Under this line are the records; repeat exactly the lines starting at the one containing "Extraordinary" and ending at the one containing "INGREDIENTI: acqua, stabilizzante: glicerolo", omitting pictures.

══ Exercise materials ══

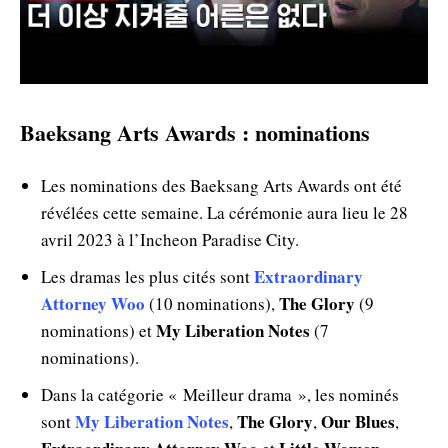
Baeksang Arts Awards : nominations
Les nominations des Baeksang Arts Awards ont été
révélées cette semaine. La cérémonie aura lieu le 28
avril 2023 à l’Incheon Paradise City.
Extraordinary
Les dramas les plus cités sont
Attorney Woo
The Glory
(10 nominations),
(9
My Liberation Notes
nominations) et
(7
nominations).
Dans la catégorie « Meilleur drama », les nominés
My Liberation Notes
The Glory
Our Blues
sont
,
,
,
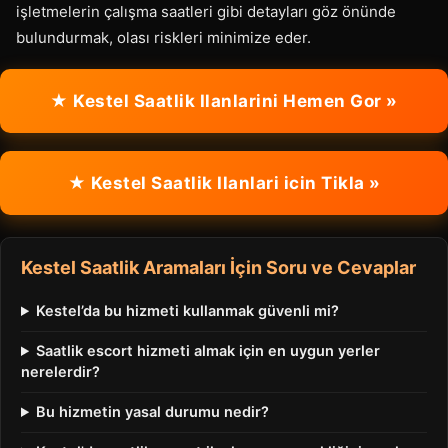
işletmelerin çalışma saatleri gibi detayları göz önünde
bulundurmak, olası riskleri minimize eder.
★ Kestel Saatlik Ilanlarini Hemen Gor »
★ Kestel Saatlik Ilanlari icin Tikla »
Kestel Saatlik Aramaları İçin Soru ve Cevaplar
Kestel’da bu hizmeti kullanmak güvenli mi?
Saatlik escort hizmeti almak için en uygun yerler
nerelerdir?
Bu hizmetin yasal durumu nedir?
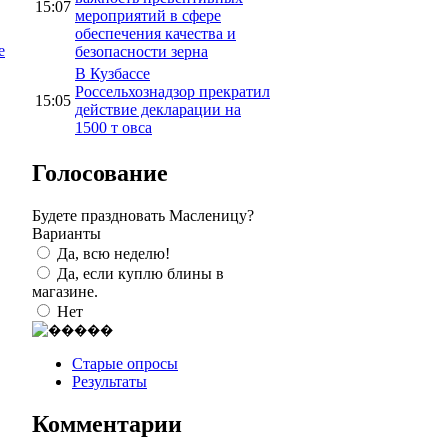
15:07
мероприятий в сфере
обеспечения качества и
е
безопасности зерна
В Кузбассе
Россельхознадзор прекратил
15:05
действие декларации на
1500 т овса
Голосование
Будете праздновать Масленицу?
Варианты
Да, всю неделю!
Да, если куплю блины в
магазине.
Нет
Старые опросы
Результаты
Комментарии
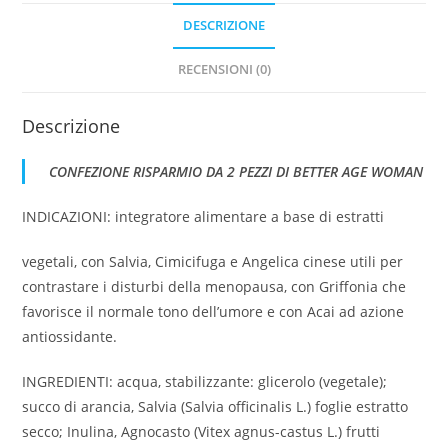
DESCRIZIONE
RECENSIONI (0)
Descrizione
CONFEZIONE RISPARMIO DA 2 PEZZI DI BETTER AGE WOMAN
INDICAZIONI: integratore alimentare a base di estratti
vegetali, con Salvia, Cimicifuga e Angelica cinese utili per
contrastare i disturbi della menopausa, con Griffonia che
favorisce il normale tono dell’umore e con Acai ad azione
antiossidante.
INGREDIENTI: acqua, stabilizzante: glicerolo (vegetale);
succo di arancia, Salvia (Salvia officinalis L.) foglie estratto
secco; Inulina, Agnocasto (Vitex agnus-castus L.) frutti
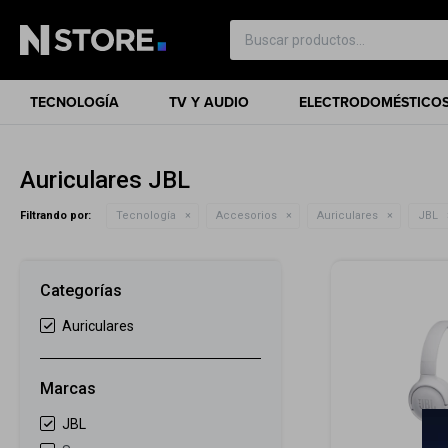
TECNOLOGÍA
TV Y AUDIO
ELECTRODOMÉSTICO
Auriculares JBL
Filtrando por:
Tecnología
Accesorios
Auriculares
JBL
Categorías
Auriculares
Marcas
JBL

═══

Expected output:
Extraordinary
Les dramas les plus cités sont
Attorney Woo
The Glory
(10 nominations),
(9
My Liberation Notes
nominations) et
(7
nominations).
Dans la catégorie « Meilleur drama », les nominés
My Liberation Notes
The Glory
Our Blues
sont
,
,
,
işletmelerin çalışma saatleri gibi detayları göz önünde
bulundurmak, olası riskleri minimize eder.
★ Kestel Saatlik Ilanlarini Hemen Gor »
★ Kestel Saatlik Ilanlari icin Tikla »
Kestel Saatlik Aramaları İçin Soru ve Cevaplar
Kestel’da bu hizmeti kullanmak güvenli mi?
Saatlik escort hizmeti almak için en uygun yerler
nerelerdir?
Bu hizmetin yasal durumu nedir?
15:07
мероприятий в сфере
обеспечения качества и
е
безопасности зерна
В Кузбассе
Россельхознадзор прекратил
15:05
действие декларации на
1500 т овса
Голосование
Будете праздновать Масленицу?
Варианты
Да, всю неделю!
Да, если куплю блины в
магазине.
Нет
Старые опросы
Результаты
Комментарии
DESCRIZIONE
RECENSIONI (0)
Descrizione
CONFEZIONE RISPARMIO DA 2 PEZZI DI BETTER AGE WOMAN
INDICAZIONI: integratore alimentare a base di estratti
vegetali, con Salvia, Cimicifuga e Angelica cinese utili per
contrastare i disturbi della menopausa, con Griffonia che
favorisce il normale tono dell’umore e con Acai ad azione
antiossidante.
INGREDIENTI: acqua, stabilizzante: glicerolo (vegetale);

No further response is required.